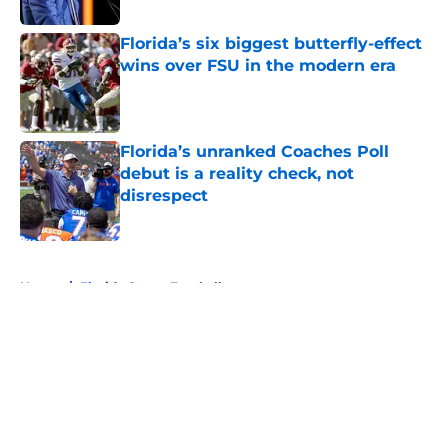
Florida’s six biggest butterfly-effect
wins over FSU in the modern era
Published by on Invalid Date
Florida’s unranked Coaches Poll
debut is a reality check, not
disrespect
Published by on Invalid Date
5 related articles loaded
Home
/
Florida Gators Football
About
Openings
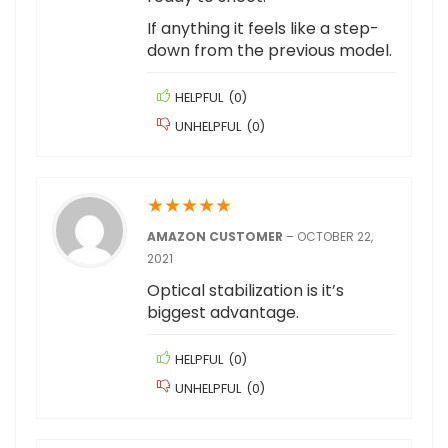
If anything it feels like a step-
down from the previous model.
HELPFUL
(
0
)
UNHELPFUL
(
0
)
★
★
★
★
★
AMAZON CUSTOMER
–
OCTOBER 22,
2021
Optical stabilization is it’s
biggest advantage.
HELPFUL
(
0
)
UNHELPFUL
(
0
)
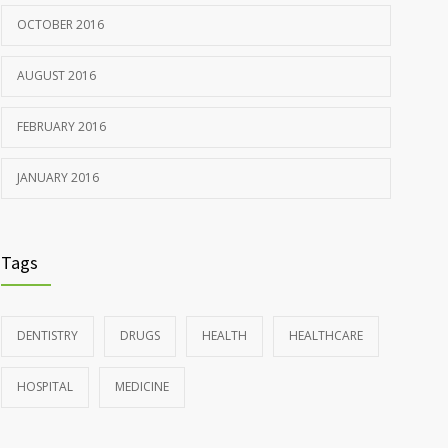
OCTOBER 2016
AUGUST 2016
FEBRUARY 2016
JANUARY 2016
Tags
DENTISTRY
DRUGS
HEALTH
HEALTHCARE
HOSPITAL
MEDICINE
■ ■ ■
**What is expected:**
What lines in the material above include "biggest"? Copy every one of them.

**Response:**
Florida’s six biggest butterfly-effect
biggest advantage.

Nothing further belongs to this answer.